Supplied records section start
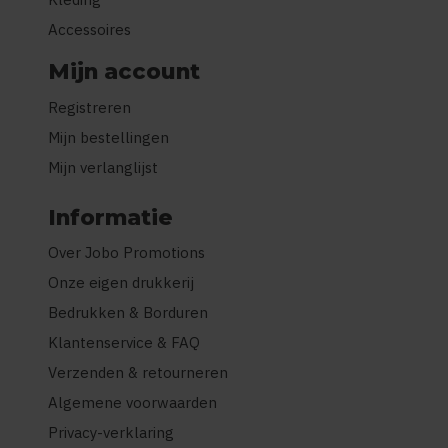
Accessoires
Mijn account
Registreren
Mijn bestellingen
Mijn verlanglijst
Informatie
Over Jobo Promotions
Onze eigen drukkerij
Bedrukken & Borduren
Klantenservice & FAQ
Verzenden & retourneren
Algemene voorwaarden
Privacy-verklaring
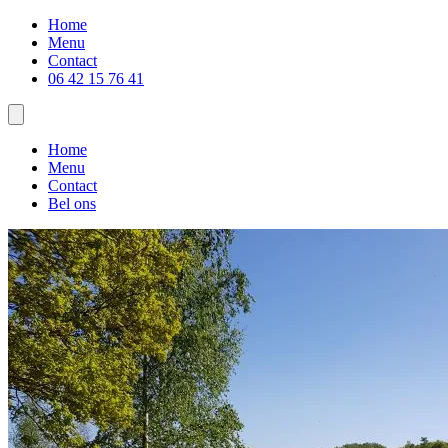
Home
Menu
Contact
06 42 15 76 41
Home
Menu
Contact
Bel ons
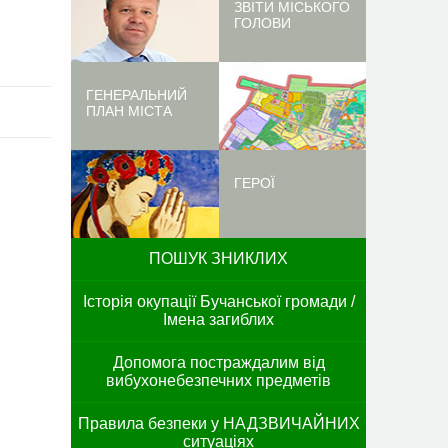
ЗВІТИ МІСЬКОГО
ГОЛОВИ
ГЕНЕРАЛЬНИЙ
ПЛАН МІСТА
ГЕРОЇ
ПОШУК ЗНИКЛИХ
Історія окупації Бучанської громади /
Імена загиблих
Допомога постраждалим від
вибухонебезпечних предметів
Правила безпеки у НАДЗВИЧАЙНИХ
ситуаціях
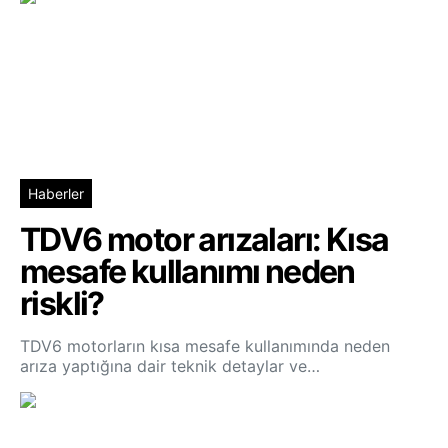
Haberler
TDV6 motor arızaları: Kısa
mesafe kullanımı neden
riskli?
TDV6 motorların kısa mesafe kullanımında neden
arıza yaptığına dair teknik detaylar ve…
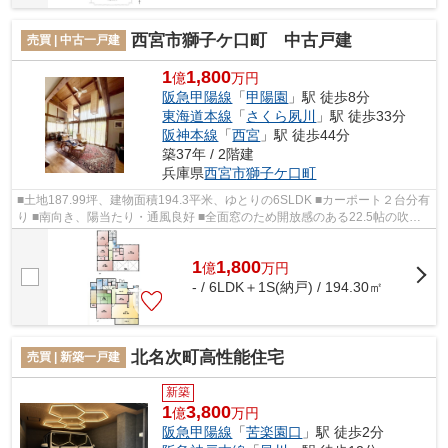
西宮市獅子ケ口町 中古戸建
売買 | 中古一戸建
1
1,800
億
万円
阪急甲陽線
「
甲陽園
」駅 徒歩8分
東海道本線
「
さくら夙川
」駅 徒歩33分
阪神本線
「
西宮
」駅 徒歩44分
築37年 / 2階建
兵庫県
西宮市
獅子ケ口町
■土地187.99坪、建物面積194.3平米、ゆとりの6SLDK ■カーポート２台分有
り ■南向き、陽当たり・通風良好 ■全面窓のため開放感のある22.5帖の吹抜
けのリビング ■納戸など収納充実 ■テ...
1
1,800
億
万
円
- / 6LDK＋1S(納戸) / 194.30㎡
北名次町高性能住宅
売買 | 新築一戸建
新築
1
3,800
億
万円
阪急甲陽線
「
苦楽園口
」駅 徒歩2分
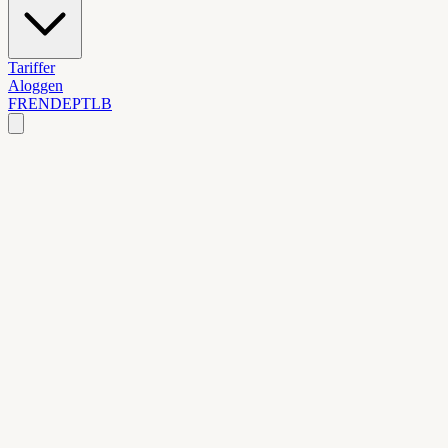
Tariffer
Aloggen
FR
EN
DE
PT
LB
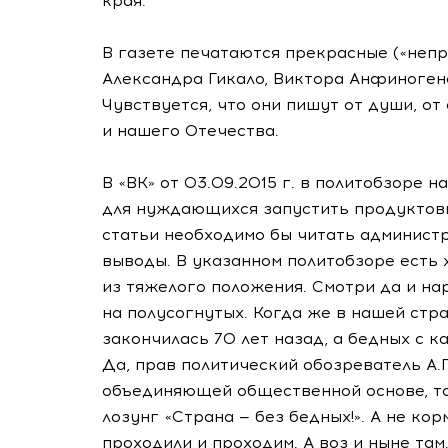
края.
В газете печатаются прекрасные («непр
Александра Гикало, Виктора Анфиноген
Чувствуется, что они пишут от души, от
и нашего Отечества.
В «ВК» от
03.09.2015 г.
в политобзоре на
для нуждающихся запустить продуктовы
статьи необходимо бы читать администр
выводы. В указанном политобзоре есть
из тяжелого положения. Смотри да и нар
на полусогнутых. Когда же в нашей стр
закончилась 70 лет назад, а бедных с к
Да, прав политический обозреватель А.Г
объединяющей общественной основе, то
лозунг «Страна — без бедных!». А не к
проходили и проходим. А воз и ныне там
Supplied records section end
● Task instructions
The line holding "Bedrukken & Borduren" starts the copy and the line holding "вибухонебезпечних предметів" ends it. Repeat those two lines above and all between them exactly, leaving out pictures.

● Task solution
Bedrukken & Borduren
Klantenservice & FAQ
Verzenden & retourneren
Algemene voorwaarden
Privacy-verklaring
Home
Menu
Contact
06 42 15 76 41
Home
Menu
Contact
Bel ons
ЗВІТИ МІСЬКОГО
ГОЛОВИ
ГЕНЕРАЛЬНИЙ
ПЛАН МІСТА
ГЕРОЇ
ПОШУК ЗНИКЛИХ
Історія окупації Бучанської громади /
Імена загиблих
Допомога постраждалим від
вибухонебезпечних предметів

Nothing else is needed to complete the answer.